You don’t have to convince me that mindfulness is a spiritual experience. I’m not religious, because I feel that in religion you have to blindly trust an entity, and that’s not what I can do, that’s just not who I am. But this practice has given me my own spiritual road, whereas before mindfulness I had none. This road is making sense of my life and of how I can decrease my suffering and simply accept what is good and what is not good, and work with it.
Kenneth Kraus
Age: 60 | Businessman
What was going on at the time [when I decided to take an MBSR course] was what had been prevalent in my life: a tendency to get caught up in worrying about things, whatever they would be. And wanting to find a discipline or a place that could calm that tendency, or channel it.

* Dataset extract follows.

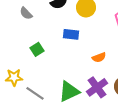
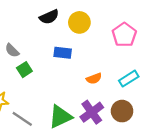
gray semicircle: (26, 13) -> (12, 50), moved

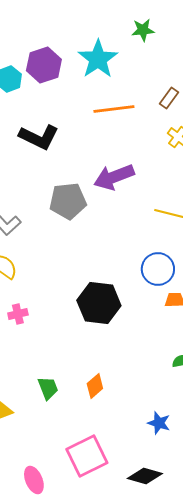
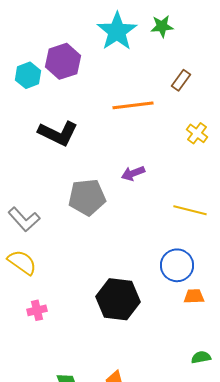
cyan star: (98, 59) -> (117, 31), moved
brown rectangle: (169, 98) -> (181, 80), moved
purple arrow: (114, 177) -> (133, 173), size x0.6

This is a very, very gradual thing. This is not the type of thing where you go for a course, and then you have an experience, and you bring meditation to it, and suddenly a whole new world opens up. For a lot of people, and for me, it’s very incremental.
Some days are better than others. I’ve been working at this for 11 years. It helps me do things like sleep better, slow down circling thoughts, or at least have the ability to observe myself. And there are absolutely times where I say, “Gee, I wonder if this is having any effect.” And then there are other times where I can tell, “OK, my power of self-observation or being able to disengage is a little better than it would have been if I hadn’t taken the course.” Sometimes my thoughts are grabbed and they’re off, and at least I can see it. But it’s still a challenge to slow them down.
Sarah Robertson
Age: 40 | Stay-at-home mother to four children, former journalist
I had already been meditating through Transcendental Meditation. And then mindfulness took me to a whole other level. I love it. I meditate every day and use the practices that I learned there. And I’m sharing them with others and my own family. I’ve meditated with my oldest son; I do the body scan with him a lot. I get all my kids to try to breathe mindfully, and I do walking meditations with them.

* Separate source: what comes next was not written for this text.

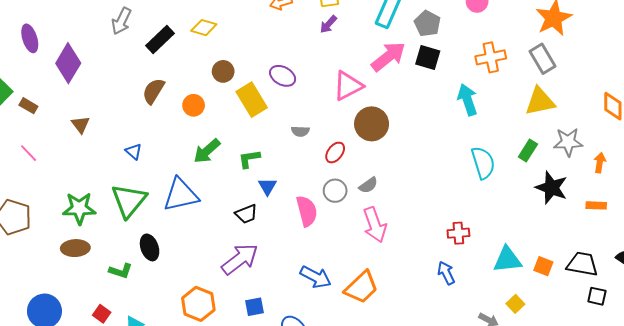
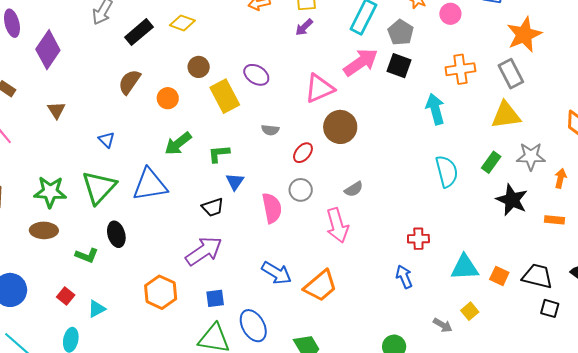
gray semicircle: (368, 185) -> (354, 189), moved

I went into the class with two goals: one was to be less attached to technology, and the other was to be less reactive to my children. And I am not perfect by any means, but I’ve definitely gotten better, and it’s made such a huge difference in my life. I’m able to roll through negative or stressful situations in a calmer way and realize that they’re going to pass and that they’re not that big a deal in the grand scheme of things. I’m much more present at home. I’m not attending events or meetings that I don’t need to or don’t want to attend. Instead I’m at home, reading, cooking, listening to my children. I’m just aware of being a more present listener and a more thoughtful responder.